_Dataset entries_:
################

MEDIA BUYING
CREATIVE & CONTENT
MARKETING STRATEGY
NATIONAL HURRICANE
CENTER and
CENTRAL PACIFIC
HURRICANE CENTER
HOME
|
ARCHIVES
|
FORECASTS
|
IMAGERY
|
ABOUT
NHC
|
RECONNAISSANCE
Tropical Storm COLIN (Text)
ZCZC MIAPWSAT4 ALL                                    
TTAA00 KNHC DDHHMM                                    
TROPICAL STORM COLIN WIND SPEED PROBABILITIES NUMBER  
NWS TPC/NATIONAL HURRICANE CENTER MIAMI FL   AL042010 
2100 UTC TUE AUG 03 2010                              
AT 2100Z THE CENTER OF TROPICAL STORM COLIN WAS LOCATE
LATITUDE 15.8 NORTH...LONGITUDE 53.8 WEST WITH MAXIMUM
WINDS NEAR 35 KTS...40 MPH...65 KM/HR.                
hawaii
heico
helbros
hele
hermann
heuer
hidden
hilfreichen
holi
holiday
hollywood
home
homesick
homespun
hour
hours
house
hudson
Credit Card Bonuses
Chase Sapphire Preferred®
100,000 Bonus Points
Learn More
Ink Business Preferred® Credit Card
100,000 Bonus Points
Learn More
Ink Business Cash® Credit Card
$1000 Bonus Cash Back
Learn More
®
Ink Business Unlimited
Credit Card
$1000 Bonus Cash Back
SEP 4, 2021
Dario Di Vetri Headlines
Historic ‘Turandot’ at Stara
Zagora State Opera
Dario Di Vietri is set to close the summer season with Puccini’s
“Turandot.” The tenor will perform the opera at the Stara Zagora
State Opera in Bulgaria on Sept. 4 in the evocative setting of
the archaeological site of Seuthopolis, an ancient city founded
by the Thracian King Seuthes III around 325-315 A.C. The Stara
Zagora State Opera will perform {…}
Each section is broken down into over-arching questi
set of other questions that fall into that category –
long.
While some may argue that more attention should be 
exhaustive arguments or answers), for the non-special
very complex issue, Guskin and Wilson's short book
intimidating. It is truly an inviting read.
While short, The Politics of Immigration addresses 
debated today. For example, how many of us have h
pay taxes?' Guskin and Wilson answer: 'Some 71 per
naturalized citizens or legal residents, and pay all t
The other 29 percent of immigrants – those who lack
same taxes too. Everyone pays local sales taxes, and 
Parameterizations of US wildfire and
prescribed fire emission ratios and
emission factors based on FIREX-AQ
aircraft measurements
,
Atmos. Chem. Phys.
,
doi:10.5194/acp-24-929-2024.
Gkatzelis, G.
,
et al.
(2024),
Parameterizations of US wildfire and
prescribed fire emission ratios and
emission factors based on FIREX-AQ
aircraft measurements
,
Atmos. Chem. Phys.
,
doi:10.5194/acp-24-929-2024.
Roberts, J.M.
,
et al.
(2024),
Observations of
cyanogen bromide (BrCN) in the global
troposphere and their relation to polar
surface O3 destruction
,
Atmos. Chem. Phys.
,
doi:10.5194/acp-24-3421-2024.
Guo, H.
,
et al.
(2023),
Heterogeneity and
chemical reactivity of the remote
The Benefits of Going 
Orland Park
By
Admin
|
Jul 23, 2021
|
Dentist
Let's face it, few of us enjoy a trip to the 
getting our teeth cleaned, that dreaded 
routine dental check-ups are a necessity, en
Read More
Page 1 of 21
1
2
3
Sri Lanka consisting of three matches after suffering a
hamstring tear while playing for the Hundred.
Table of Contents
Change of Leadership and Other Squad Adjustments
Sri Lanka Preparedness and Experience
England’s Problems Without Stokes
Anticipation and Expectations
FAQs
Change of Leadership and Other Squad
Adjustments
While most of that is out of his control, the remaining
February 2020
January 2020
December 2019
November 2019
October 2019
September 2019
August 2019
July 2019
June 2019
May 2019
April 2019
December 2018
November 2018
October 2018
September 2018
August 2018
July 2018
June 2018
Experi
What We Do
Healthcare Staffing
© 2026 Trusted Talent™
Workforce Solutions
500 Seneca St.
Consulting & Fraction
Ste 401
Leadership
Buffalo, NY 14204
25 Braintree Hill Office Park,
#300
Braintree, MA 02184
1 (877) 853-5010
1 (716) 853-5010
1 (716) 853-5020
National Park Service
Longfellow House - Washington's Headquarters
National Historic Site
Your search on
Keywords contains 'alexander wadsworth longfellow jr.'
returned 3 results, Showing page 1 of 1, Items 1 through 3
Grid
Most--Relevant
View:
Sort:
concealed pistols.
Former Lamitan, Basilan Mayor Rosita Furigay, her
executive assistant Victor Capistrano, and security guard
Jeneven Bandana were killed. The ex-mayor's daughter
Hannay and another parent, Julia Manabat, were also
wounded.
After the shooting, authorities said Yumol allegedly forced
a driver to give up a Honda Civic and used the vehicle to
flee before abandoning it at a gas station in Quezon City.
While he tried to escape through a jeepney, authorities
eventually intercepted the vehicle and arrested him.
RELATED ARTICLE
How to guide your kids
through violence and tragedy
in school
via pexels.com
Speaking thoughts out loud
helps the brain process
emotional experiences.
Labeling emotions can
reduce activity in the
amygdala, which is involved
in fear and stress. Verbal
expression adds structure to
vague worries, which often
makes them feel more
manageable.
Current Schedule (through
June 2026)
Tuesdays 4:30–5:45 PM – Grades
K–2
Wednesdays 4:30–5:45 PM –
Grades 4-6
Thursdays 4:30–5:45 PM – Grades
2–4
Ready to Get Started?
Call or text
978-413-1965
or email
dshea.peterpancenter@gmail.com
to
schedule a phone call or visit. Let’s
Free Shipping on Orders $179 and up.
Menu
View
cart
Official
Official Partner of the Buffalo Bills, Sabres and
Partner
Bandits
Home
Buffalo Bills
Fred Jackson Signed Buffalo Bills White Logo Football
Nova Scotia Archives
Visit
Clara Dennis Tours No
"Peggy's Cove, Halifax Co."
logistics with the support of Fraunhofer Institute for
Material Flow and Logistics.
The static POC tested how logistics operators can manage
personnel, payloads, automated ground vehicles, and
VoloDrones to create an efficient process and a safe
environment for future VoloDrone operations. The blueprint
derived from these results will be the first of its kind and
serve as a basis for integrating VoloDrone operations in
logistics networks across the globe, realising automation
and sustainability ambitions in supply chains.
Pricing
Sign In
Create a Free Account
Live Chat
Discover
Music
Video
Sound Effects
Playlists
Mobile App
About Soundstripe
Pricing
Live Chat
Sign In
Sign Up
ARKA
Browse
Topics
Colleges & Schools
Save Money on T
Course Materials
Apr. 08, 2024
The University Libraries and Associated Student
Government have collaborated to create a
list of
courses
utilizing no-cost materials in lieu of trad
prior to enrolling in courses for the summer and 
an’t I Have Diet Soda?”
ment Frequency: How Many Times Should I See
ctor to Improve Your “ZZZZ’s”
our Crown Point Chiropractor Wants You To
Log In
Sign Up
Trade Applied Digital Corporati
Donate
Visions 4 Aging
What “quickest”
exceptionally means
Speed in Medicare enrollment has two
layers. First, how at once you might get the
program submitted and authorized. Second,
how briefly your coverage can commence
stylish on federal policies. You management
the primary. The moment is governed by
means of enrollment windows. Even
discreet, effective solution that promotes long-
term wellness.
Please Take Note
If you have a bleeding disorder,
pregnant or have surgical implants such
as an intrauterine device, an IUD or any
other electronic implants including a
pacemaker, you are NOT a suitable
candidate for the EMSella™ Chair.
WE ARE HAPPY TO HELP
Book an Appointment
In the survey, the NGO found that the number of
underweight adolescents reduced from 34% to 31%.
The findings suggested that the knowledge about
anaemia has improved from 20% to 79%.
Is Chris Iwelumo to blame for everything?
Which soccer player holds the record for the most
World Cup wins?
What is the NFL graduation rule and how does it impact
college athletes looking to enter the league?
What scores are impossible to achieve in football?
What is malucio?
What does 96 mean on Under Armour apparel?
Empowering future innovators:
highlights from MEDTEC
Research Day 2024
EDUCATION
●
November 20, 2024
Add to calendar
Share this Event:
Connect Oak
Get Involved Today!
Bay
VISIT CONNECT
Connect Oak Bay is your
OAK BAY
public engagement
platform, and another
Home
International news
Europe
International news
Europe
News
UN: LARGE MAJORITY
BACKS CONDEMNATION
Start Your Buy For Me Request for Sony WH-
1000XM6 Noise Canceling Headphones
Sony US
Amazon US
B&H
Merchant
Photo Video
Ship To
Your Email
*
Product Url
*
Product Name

################

_Work instructions_: For each line in the data that contains the string "through", give a copy of that line.

_Result of this exercise_:
returned 3 results, Showing page 1 of 1, Items 1 through 3
While he tried to escape through a jeepney, authorities
through violence and tragedy
Current Schedule (through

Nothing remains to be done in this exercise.